Glucagon-like peptide-1 (GLP-1) is the most insulinogenic of the glucagon-like peptides secreted mainly by L cells in the small and large intestine in response to the ingestion of nutrients. It binds to a specific GLP-1 receptor (GLP-1R) on beta-cells and can increase islet neogenesis and beta-cell mass. It is not clear whether the transmission of information from the gut to islet beta-cells by messengers such as GLP-1 is different in individuals who develop autoimmune diabetes. In the present study the expression of bioactive GLP-1 protein in the gut and its receptor in the pancreas was examined in diabetes-prone BioBreeding (BBdp) rats in the period before overt diabetes and in age-matched control, non-diabetes-prone BB (BBc) rats. An N-terminal directed antibody specific for the bioactive forms of GLP-1 (GLP-1(7-37) and GLP-1(7-36amide)) was used to mea-sure GLP-1 by radioimmunoassay in proximal, median, and distal gut. Pancreas GLP-1R area fraction, GLP-1R gene expression, and insulin content were analyzed, as were plasma GLP-1, glucose, and insulin. The concentration of GLP-1 protein in the jejunum and ileum of BBdp rats was lower than in BBc rats. Although these animals maintained normal blood glucose, there was impaired pancreatic endocrine function, characterized by low baseline insulin concentration in plasma and pancreas. GLP-1R mRNA expression was threefold less in islets isolated from BBdp rats, and GLP-1R+ islet area fraction in pancreas sections was decreased. When injected iv with GLP-1, BBdp rats displayed lower second-phase insulin response (and insulin/glucose ratios) compared with BBc rats. Thus, young BBdp rats displayed decreased concentrations of bioactive GLP-1 in jejunum and ileum, reduced GLP-1R in islets, and lower second-phase insulin response to iv GLP-1 than controls. The decrease in insulinogenic and islet beta-cell mass-promoting signal from GLP-1 in BBdp rats may contribute to impaired glucoregulation and ineffective maintenance of normal islet mass that shifts islet homeostasis in favor of development of diabetes.
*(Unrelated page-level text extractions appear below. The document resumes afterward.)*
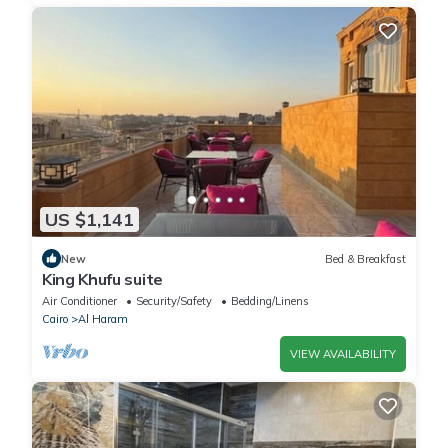
US $1,141
New
Bed & Breakfast
King Khufu suite
Air Conditioner
Security/Safety
Bedding/Linens
Cairo
Al Haram
VIEW AVAILABILITY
胰高血糖素样肽-1(GLP-1)是最具促胰岛素分泌作用的胰高血糖素样肽,主要由小肠和大肠的L细胞在摄入营养物质后分泌。它与β细胞上的特异性GLP-1受体(GLP-1R)结合,可增加胰岛新生和β细胞量。尚不清楚在发生自身免疫性糖尿病的个体中,像GLP-1这样的信使从肠道向胰岛β细胞传递信息的过程是否存在差异。在本研究中,对易患糖尿病的BioBreeding(BBdp)大鼠在显性糖尿病发生前的阶段以及年龄匹配的对照、不易患糖尿病的BB(BBc)大鼠,检测了肠道中生物活性GLP-1蛋白及其胰腺中受体的表达。使用一种针对GLP-1生物活性形式(GLP-1(7-37)和GLP-1(7-36酰胺))的N端定向抗体,通过放射免疫分析法测定近端、中段和远端肠道中的GLP-1。分析了胰腺GLP-1R面积分数、GLP-1R基因表达和胰岛素含量以及血浆GLP-1、葡萄糖和胰岛素。BBdp大鼠空肠和回肠中GLP-1蛋白的浓度低于BBc大鼠。尽管这些动物维持正常血糖,但胰腺内分泌功能受损,其特征为血浆和胰腺中基础胰岛素浓度较低。从BBdp大鼠分离的胰岛中GLP-1R mRNA表达减少了三倍,胰腺切片中GLP-1R+胰岛面积分数降低。与BBc大鼠相比,静脉注射GLP-1时,BBdp大鼠的第二相胰岛素反应(以及胰岛素/葡萄糖比值)较低。因此,年轻的BBdp大鼠空肠和回肠中生物活性GLP-1浓度降低,胰岛中GLP-1R减少,对静脉注射GLP-1的第二相胰岛素反应低于对照组。BBdp大鼠中来自GLP-1的促胰岛素分泌和促进胰岛β细胞量的信号减少,可能导致血糖调节受损以及无法有效维持正常胰岛量,从而使胰岛内环境稳态向有利于糖尿病发展的方向转变。